Cuando envejecemos ocurren principalmente 3 procesos en nuestra cara:
1. Flaccidez
2. Perdida de volumen
3. Empeoramiento de la calidad de la piel
La flaccidez la podemos mejorar combinando toxina botulínica (poca dosis y múltiples puntos de inyección) con radiofrecuencia. La perdida de volumen la mejoramos con acido hialurónico o grasa de forma inyectada (siempre pasándonos de poco). Y la mejoría de la calidad de la piel con los nuevos láseres fraccionados no agresivos. Por lo tanto no hay ninguna técnica que sirva para todo sino que para conseguir buenos resultados tenemos que combinar distintas técnicas de forma prudente y discreta.

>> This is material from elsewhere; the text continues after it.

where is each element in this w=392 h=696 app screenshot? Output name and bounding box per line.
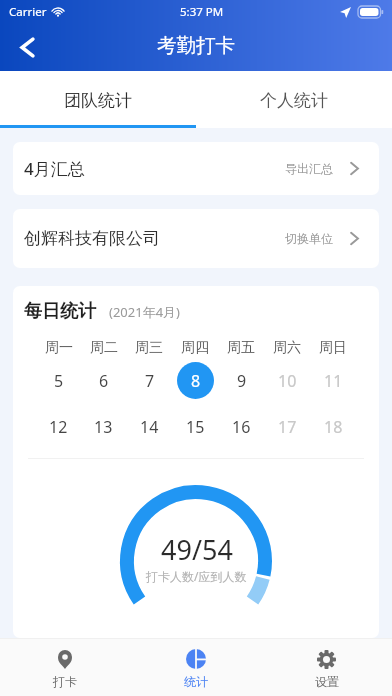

El protocolo médico siempre debe conseguir 3 objetivos:
- Simetría. Las cejas, la boca, etc deben quedar a la misma altura.
- Armonía y proporción. El labio inferior debe ser 2/3 y el superior 1/3, la nariz debe ser proporcional al mentón, la forma de las cejas debe ser recta en los hombres y arqueada en mujeres, etc
- Cara relajada. Debemos intentar eliminar de nuestros pacientes los gestos de tristeza, estrés o depresión.
Teniendo en cuenta estos aspectos los médicos podemos ayudar a nuestros pacientes a envejecer con elegancia y discreción. Y no debemos olvidar que lo importante no es quitar arrugas a la vida sino poner vida a las arrugas.